2.9 Die Kammer hält es nicht für zweckmäßig, auf die Argumentation der Beschwerdegegnerin einzugehen (siehe Punkt II der Beschwerdeerwiderung), da diese sich nicht mit der Tatsache befasst, dass die Einspruchsabteilung keinen weiteren Hilfsantrag auf der Grundlage zugelassen hat, dass sie keine Möglichkeiten zur Überwindung der Einwände bezüglich Artikel 123 (2) EPÜ sah.
3. Zurückverweisung an die Einspruchsabteilung und Ruckerstattung der Beschwerdegebühr
Nach der Auffassung der Kammer liegt somit ein wesentlicher Verfahrensmangel vor, der die Aufhebung der angefochtenen Entscheidung und die Zurückverweisung der Angelegenheit an die Einspruchsabteilung gemäß Artikel 111 (1) EPÜ im Sinne vom Artikel 11 VOBK 2020 rechtfertigt.

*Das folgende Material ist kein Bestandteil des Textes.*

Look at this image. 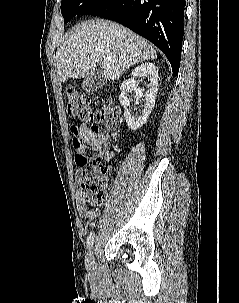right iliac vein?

Zudem begründet die Verweigerung, neue Hilfsanträge a priori einreichen zu dürfen, zugleich das Vorliegen von Billigkeitsgründen im Sinne von Regel 103 (1) a) EPÜ. Die Erfordernisse der Regel 103 (1) a) EPÜ sind insgesamt erfüllt, so dass die Beschwerdegebühr zurückzuzahlen ist.
Aus diesen Gründen wird entschieden:
1. Die angefochtene Entscheidung wird aufgehoben.
2. Die Angelegenheit wird an die Einspruchsabteilung zur
weiteren Entscheidung zurückverwiesen.
3. Die Beschwerdegebühr wird zurückgezahlt.